Performing Cell Type Assignment

Using a dictionary of cell type annotations to marker genes, each cell can be classified using the CellEmbedding function phenotype_probability. This function returns a new annotated AnnData object, where the resulting classification can be found in .obs["genevector"] (the user can also supply a column name using column=). A separate column in the obs dataframe is created to hold the pseudo-probabilities for each cell type. These probabilties can be shown on a UMAP using standard the Scanpy function sc.pl.umap.

markers = dict()
markers["T Cell"] = ["CD3D","CD3G","CD3E","TRAC","IL32","CD2"]
markers["B/Plasma"] = ["CD79A","CD79B","MZB1","CD19","BANK1"]
markers["Myeloid"] = ["LYZ","CST3","AIF1","CD68","C1QA","C1QB","C1QC"]
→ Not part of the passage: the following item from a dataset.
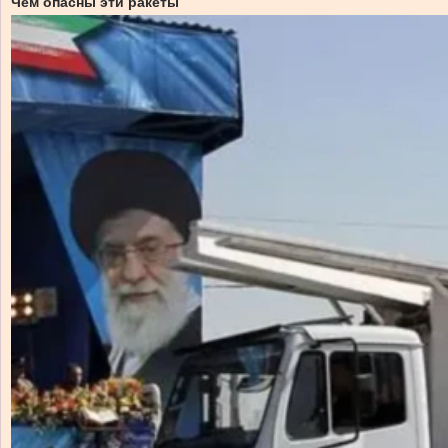
Чем опасны эти ракеты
annotated_adata = cembed.phenotype_probability(adata,markers)

prob_cols = [x for x in annotated_adata.obs.columns.tolist() if "Pseudo-probability" in x]
sc.pl.umap(annotated_adata,color=prob_cols+["genevector"],size=25)
All additional analyses described in the manuscript, including comparisons to LDVAE and CellAssign, can be found in Jupyter notebooks in the examples directory. Results were computed for v0.0.1.